"She is," he said with a sort of hostility. "She is still."
Cotoner could not argue with his idol and he hastened to correct himself.
"She is a charming woman, very attractive, yes sir, and very stylish. They say she is talented and cannot bear to let men who worship her suffer. She has certainly enjoyed life."
Renovales began to bristle again, as if these words cut him.
"Nonsense! lies, calumnies!" he said angrily. "Inventions of some young fellows who spread these disgraceful reports because they were rejected."
Cotoner began to explain away what he had said. He did not know anything, he had heard it. The ladies at whose houses he dined spoke ill of the Alberca woman, but perhaps it was merely woman's gossip. There was a moment of silence and Renovales, as if he wanted to change the subject of conversation, turned to Soldevilla.
"And you, aren't you painting any longer? I always find you here in working hours."

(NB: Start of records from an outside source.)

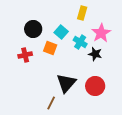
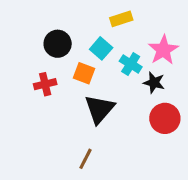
yellow rectangle: (82, 13) -> (121, 19), moved, turned 56
black triangle: (66, 83) -> (100, 109), moved
red circle: (95, 86) -> (165, 118), moved

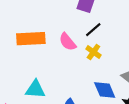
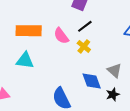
cyan triangle: (35, 89) -> (25, 60), moved

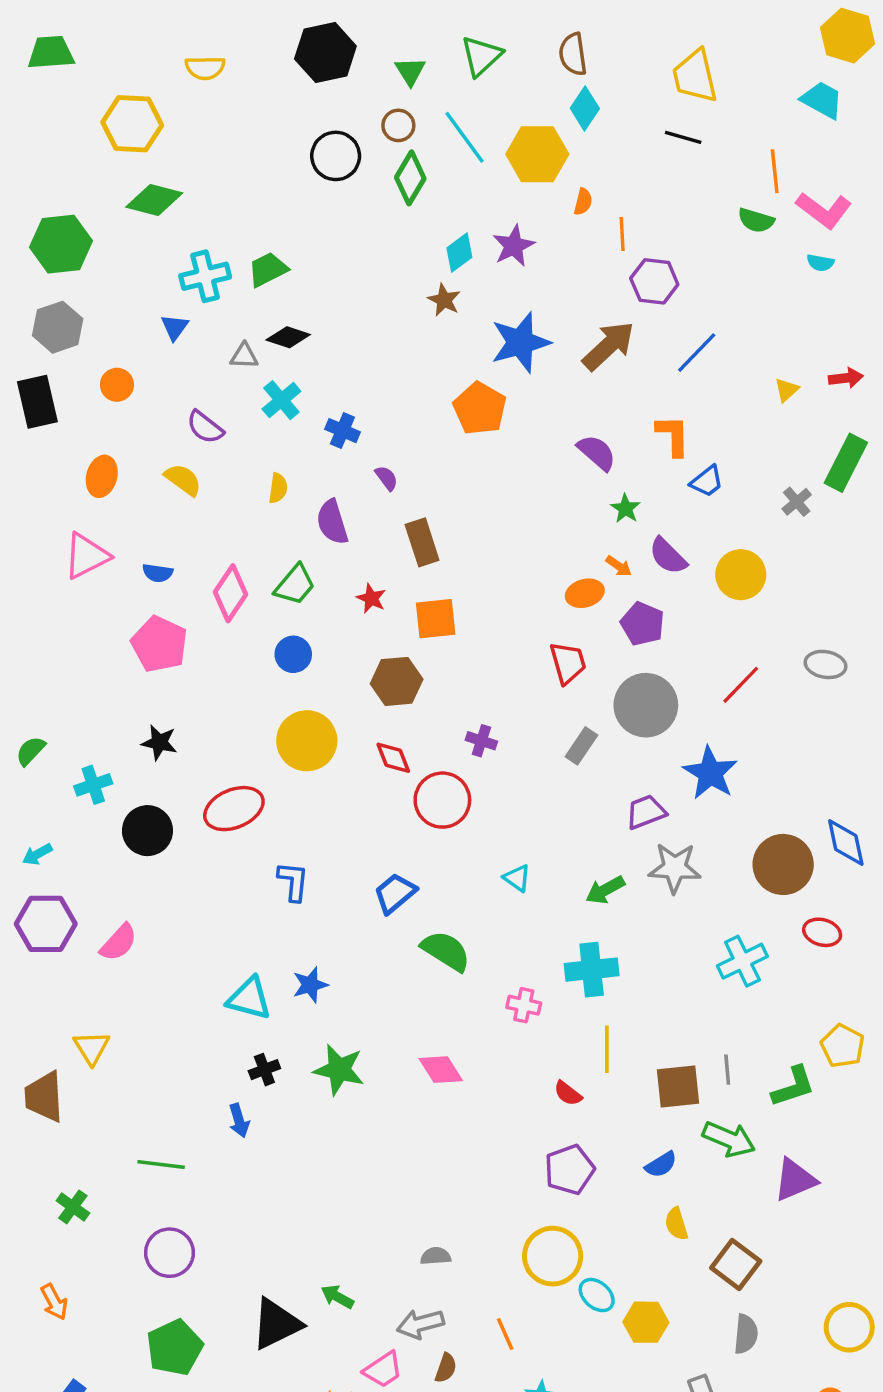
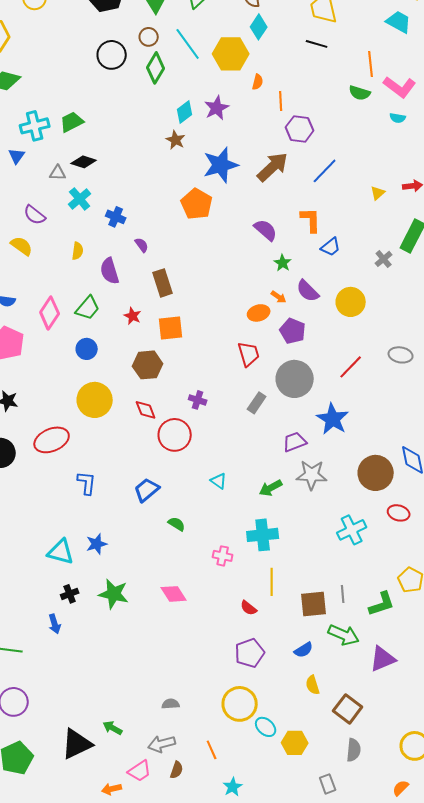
green semicircle: (446, 951) -> (177, 524), size x0.6

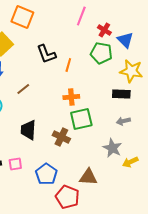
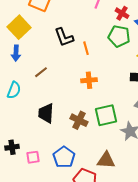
orange line: (68, 65) -> (86, 48), turned -32
green square: (81, 119) -> (106, 115), moved
pink square: (15, 164) -> (33, 157), moved

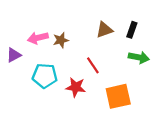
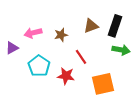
black rectangle: (132, 30) -> (115, 26), size x1.5
brown star: (61, 40) -> (61, 35), moved
cyan pentagon: (45, 76) -> (39, 66), turned 30

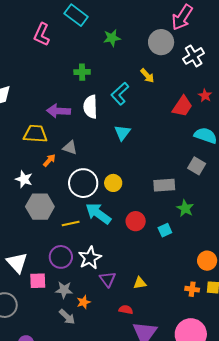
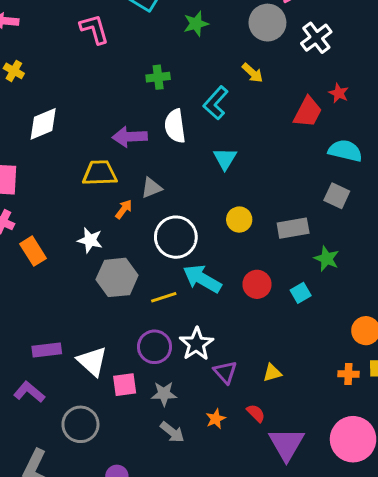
pink L-shape: (42, 34) -> (94, 29), turned 145
gray triangle: (70, 148) -> (151, 188), turned -35
yellow circle: (113, 183) -> (239, 220), moved
orange star: (84, 302) -> (216, 419), moved
red semicircle: (126, 310) -> (256, 413), turned 40

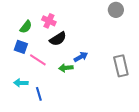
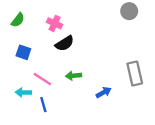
green semicircle: (26, 27) -> (18, 20), moved
blue arrow: (81, 57) -> (104, 92), moved
pink line: (38, 60) -> (42, 79), moved

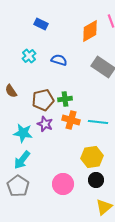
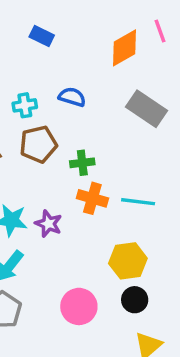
cyan cross: (29, 56) -> (25, 105), moved, turned 32
brown pentagon: (43, 100) -> (38, 144), moved
purple star: (45, 124) -> (48, 224), moved

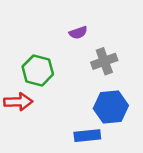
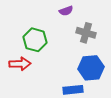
gray cross: (104, 61) -> (86, 33), turned 36

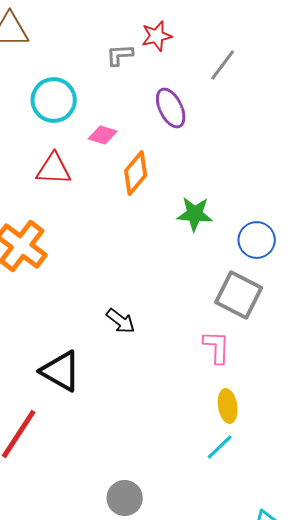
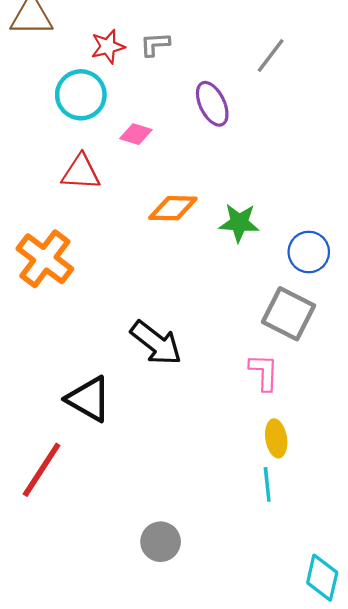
red star: (157, 36) -> (108, 47), moved
orange diamond: (136, 173) -> (173, 208), moved, turned 51
black arrow: (121, 321) -> (156, 343), size x1.6
cyan line: (220, 447) -> (267, 484), turned -52

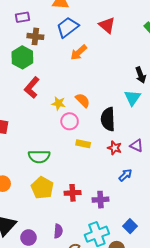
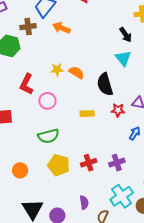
brown cross: (35, 36) -> (28, 27), moved
orange arrow: (79, 52) -> (61, 28), turned 78
red L-shape: (32, 87) -> (26, 84), moved
yellow star: (59, 103) -> (57, 70), moved
pink circle: (70, 121) -> (47, 101), moved

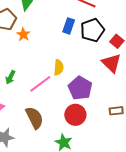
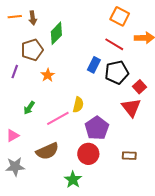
orange star: (23, 34) -> (48, 75), moved
brown semicircle: (34, 118) -> (47, 151), turned 85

He smiled somewhat knowingly as he said this, while the youth blushed and tried to make excuses. He was working hard, but every day he felt the need of dropping into his master's studio for a minute before he went to his own.
It was a habit he had formed when he was a beginner, in that period, the best in his life, when he studied beside the great painter in a studio far less sumptuous than this.
"And Milita? Did you see her?" continued Renovales with a good-natured smile that had not lost its playfulness. "Didn't she 'kid' you, for wearing that dazzling new tie?"